## WORK TASK
Once the pictures are set aside, copy the records below exactly as they stand.

##### SUPPLIED ENTRIES #####

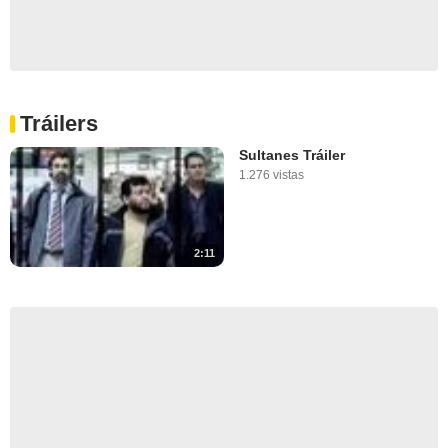
Tráilers
Sultanes Tráiler
1.276 vistas
2:11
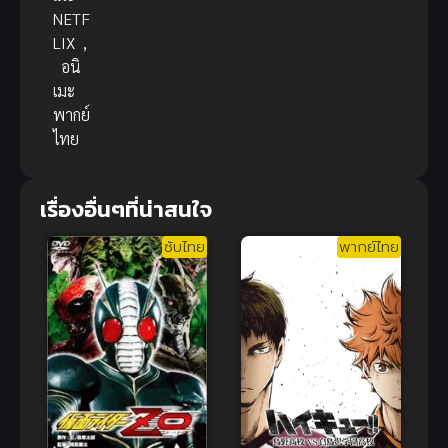
NETF
LIX
,
อนิ
เมะ
พากย์
ไทย
เรื่องอื่นๆที่น่าสนใจ
ซับไทย
พากย์ไทย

#####

## WRITTEN SOLUTION
Tráilers
Sultanes Tráiler
1.276 vistas
2:11
NETF
LIX
,
อนิ
เมะ
พากย์
ไทย
เรื่องอื่นๆที่น่าสนใจ
ซับไทย
พากย์ไทย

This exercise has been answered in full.